## [Source records]
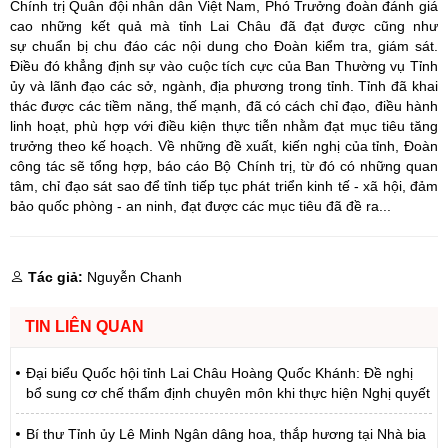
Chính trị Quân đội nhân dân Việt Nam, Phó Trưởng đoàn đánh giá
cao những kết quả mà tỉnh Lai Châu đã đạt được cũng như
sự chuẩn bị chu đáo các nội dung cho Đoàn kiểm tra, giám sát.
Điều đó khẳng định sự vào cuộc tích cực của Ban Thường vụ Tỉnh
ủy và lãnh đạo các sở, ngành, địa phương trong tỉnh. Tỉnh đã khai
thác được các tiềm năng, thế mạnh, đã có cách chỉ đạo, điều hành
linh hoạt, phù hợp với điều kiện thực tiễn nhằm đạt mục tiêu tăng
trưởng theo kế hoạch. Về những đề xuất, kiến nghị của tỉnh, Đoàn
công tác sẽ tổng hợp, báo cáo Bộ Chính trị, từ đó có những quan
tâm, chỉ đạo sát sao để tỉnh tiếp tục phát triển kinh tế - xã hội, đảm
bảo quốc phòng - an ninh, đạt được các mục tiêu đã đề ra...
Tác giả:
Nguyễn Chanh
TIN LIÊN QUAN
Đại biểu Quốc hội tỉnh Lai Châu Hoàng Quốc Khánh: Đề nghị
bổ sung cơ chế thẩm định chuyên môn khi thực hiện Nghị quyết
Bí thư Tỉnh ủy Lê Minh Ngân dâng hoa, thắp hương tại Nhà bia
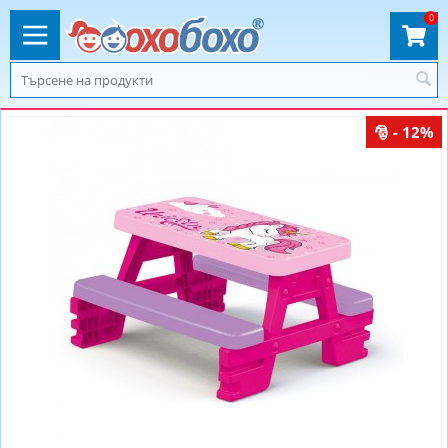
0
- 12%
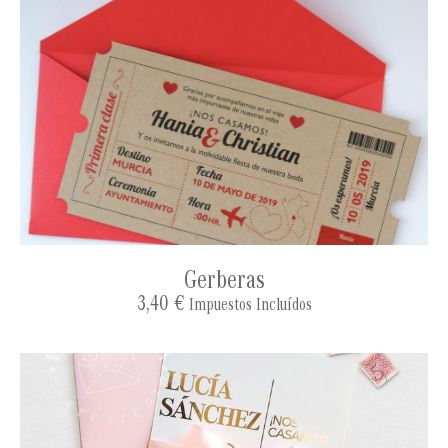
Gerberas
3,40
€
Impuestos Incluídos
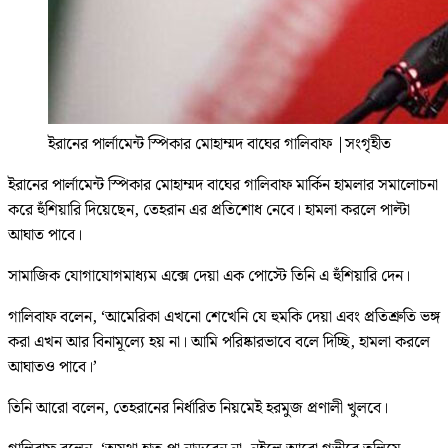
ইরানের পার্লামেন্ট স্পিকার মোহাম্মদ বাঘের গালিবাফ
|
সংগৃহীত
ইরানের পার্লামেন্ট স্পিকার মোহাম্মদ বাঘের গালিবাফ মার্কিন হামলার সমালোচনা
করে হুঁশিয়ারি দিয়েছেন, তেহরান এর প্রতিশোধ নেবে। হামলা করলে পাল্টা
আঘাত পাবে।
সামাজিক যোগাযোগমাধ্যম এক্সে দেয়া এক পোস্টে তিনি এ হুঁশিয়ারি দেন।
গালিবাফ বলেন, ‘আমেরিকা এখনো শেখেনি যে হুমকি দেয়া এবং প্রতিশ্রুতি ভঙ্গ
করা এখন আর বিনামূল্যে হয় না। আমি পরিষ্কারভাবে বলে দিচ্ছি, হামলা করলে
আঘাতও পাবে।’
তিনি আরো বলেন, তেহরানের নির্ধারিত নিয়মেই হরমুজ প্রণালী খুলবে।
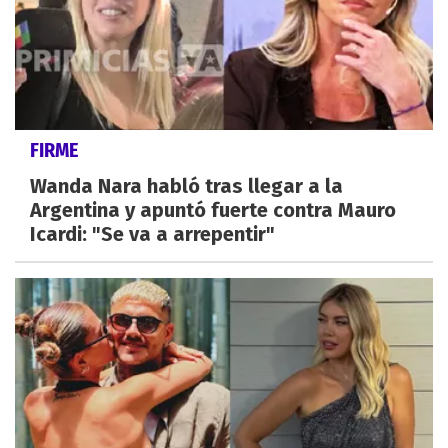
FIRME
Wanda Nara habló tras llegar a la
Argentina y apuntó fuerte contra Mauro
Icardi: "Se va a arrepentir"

## [Instructions to follow]
Beginning with the line above that has "công tác sẽ" and going on through the line that has "Wanda Nara habló tras llegar a la", retype every line exactly and add nothing else; drop the pictures.

## [Task answer]
công tác sẽ tổng hợp, báo cáo Bộ Chính trị, từ đó có những quan
tâm, chỉ đạo sát sao để tỉnh tiếp tục phát triển kinh tế - xã hội, đảm
bảo quốc phòng - an ninh, đạt được các mục tiêu đã đề ra...
Tác giả:
Nguyễn Chanh
TIN LIÊN QUAN
Đại biểu Quốc hội tỉnh Lai Châu Hoàng Quốc Khánh: Đề nghị
bổ sung cơ chế thẩm định chuyên môn khi thực hiện Nghị quyết
Bí thư Tỉnh ủy Lê Minh Ngân dâng hoa, thắp hương tại Nhà bia
0
- 12%
Gerberas
3,40
€
Impuestos Incluídos
ইরানের পার্লামেন্ট স্পিকার মোহাম্মদ বাঘের গালিবাফ
|
সংগৃহীত
ইরানের পার্লামেন্ট স্পিকার মোহাম্মদ বাঘের গালিবাফ মার্কিন হামলার সমালোচনা
করে হুঁশিয়ারি দিয়েছেন, তেহরান এর প্রতিশোধ নেবে। হামলা করলে পাল্টা
আঘাত পাবে।
সামাজিক যোগাযোগমাধ্যম এক্সে দেয়া এক পোস্টে তিনি এ হুঁশিয়ারি দেন।
গালিবাফ বলেন, ‘আমেরিকা এখনো শেখেনি যে হুমকি দেয়া এবং প্রতিশ্রুতি ভঙ্গ
করা এখন আর বিনামূল্যে হয় না। আমি পরিষ্কারভাবে বলে দিচ্ছি, হামলা করলে
আঘাতও পাবে।’
তিনি আরো বলেন, তেহরানের নির্ধারিত নিয়মেই হরমুজ প্রণালী খুলবে।
FIRME
Wanda Nara habló tras llegar a la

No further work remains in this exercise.